%%
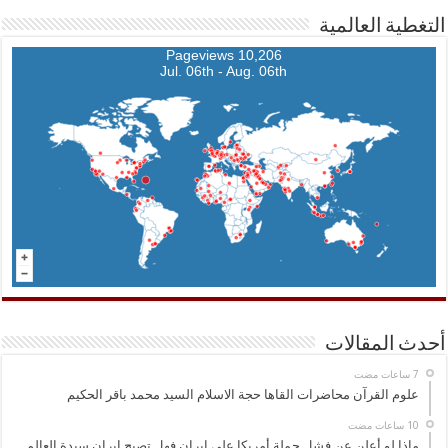
التغطية العالمية
10,206 Pageviews
Jul. 06th - Aug. 06th
أحدث المقالات
علوم القرآن محاضرات القاها حجة الاسلام السيد محمد باقر الحكيم
ماذا لو أعلن عن فشل حملة أمريكا على إيران فهل تصبح إيران سيدة العالم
%%
§ TRY IT: Reproduce the complete set of records verbatim and omit the pictures.

§ TASK RESULT:
التغطية العالمية
10,206 Pageviews
Jul. 06th - Aug. 06th
أحدث المقالات
علوم القرآن محاضرات القاها حجة الاسلام السيد محمد باقر الحكيم
ماذا لو أعلن عن فشل حملة أمريكا على إيران فهل تصبح إيران سيدة العالم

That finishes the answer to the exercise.